Let's say you want to display a users most liked blog posts. This will require one UGLY Mongo aggregation where you aggregate likes, comments, etc for a given post. That's a lot of $lookups...and starts to beg the question "WHY NOT JUST USE SQL"...

In a nutshell ...ask yourself if you made the right architecture decisions when you find yourself frequently using $lookup...

|

BE CAREFUL WITH $lookup

Why? Because it goes against everything MongoDb. Remember that MongoDb is a non-relational data store. This means it excels with large amounts of unstructured data requiring quick lookups.

When you use $lookup you are performing a join on two different collections. This is STRUCTURED data. If you design a whole schema around a "schemaless" data store then you shouldn't be getting paid to do what you do :)

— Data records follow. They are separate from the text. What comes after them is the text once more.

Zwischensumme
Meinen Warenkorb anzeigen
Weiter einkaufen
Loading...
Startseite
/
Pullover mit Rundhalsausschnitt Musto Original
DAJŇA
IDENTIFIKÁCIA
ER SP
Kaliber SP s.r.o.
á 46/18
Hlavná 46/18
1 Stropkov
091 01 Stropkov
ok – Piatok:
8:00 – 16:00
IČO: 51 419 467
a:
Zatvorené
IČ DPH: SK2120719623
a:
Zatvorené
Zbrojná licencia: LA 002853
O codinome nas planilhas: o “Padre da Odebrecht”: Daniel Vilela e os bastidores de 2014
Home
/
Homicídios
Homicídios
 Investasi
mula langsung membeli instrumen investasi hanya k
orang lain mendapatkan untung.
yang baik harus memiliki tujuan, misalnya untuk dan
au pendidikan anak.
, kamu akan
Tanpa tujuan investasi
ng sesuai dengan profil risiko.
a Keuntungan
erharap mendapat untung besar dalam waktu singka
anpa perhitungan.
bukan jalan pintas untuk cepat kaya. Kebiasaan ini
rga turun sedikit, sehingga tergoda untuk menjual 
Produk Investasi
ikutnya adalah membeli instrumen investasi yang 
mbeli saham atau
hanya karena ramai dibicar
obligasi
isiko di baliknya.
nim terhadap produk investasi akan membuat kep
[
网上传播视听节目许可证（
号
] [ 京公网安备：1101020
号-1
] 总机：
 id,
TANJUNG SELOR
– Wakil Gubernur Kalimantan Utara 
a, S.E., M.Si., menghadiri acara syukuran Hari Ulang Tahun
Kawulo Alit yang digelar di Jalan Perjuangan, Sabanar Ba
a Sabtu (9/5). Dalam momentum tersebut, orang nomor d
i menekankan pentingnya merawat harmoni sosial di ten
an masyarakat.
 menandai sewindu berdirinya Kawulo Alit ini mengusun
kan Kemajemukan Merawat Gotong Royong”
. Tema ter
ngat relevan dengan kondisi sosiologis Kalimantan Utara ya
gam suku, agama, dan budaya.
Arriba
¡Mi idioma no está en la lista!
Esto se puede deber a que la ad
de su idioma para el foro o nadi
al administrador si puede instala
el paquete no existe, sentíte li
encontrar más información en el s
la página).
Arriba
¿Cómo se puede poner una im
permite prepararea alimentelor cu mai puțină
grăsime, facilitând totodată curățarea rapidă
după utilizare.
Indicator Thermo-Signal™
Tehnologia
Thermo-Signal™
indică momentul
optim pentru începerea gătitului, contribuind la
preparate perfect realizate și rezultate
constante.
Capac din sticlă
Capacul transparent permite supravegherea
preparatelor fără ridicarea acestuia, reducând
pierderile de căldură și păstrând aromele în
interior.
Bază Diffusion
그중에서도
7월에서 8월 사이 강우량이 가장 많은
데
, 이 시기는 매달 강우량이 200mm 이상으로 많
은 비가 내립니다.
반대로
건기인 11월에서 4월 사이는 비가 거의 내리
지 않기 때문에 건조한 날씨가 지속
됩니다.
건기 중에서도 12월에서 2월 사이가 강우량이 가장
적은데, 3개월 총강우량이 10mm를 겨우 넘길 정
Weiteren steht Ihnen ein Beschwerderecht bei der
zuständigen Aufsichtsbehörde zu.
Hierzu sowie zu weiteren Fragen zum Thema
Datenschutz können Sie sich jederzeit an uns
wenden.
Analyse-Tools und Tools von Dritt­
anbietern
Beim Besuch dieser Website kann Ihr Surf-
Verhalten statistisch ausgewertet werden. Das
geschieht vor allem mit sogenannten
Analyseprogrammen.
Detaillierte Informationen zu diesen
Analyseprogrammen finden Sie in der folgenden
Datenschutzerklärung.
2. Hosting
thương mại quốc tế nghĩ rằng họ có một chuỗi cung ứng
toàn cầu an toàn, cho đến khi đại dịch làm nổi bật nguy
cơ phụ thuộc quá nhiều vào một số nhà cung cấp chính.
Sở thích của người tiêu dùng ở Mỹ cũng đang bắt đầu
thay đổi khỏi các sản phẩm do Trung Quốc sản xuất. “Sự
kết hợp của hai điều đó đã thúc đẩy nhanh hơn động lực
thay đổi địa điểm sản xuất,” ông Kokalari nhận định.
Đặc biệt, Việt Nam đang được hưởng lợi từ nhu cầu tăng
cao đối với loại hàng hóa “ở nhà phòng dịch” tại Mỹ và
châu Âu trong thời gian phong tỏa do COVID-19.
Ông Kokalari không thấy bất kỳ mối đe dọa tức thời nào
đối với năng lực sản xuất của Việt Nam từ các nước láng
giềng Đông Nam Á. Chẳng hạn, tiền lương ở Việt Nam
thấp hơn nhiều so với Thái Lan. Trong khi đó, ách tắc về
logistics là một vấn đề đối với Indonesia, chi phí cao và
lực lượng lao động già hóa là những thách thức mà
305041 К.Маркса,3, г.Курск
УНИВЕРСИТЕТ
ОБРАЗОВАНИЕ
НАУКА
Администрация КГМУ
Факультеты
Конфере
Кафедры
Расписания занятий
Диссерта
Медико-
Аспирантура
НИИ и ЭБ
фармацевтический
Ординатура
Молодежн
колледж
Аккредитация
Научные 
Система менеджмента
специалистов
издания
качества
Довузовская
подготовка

Relational data stores still have their place. While there is a lot of hype around NoSQL, iOT, and cloud (buzz words), good old MySQL and other RDBMS are still widely used in production ...and at SCALE.

|

very clear explanations. huge thanks!

|

so easy to understand now. wow.

|

it's crazy how you can run pipelines within pipelines. It sounds like Inception but when you realize that is all you are doing on these $lookup examples you can start to have some fun with it. What's also important to remember though is that there is a performance cost to all the joins. If you have too many joins in your Mongo operations then you should probably consider a relational model.

Remember that these data stores are only as good as your use case...

|

what are the measurable performance costs of a join in Mongo?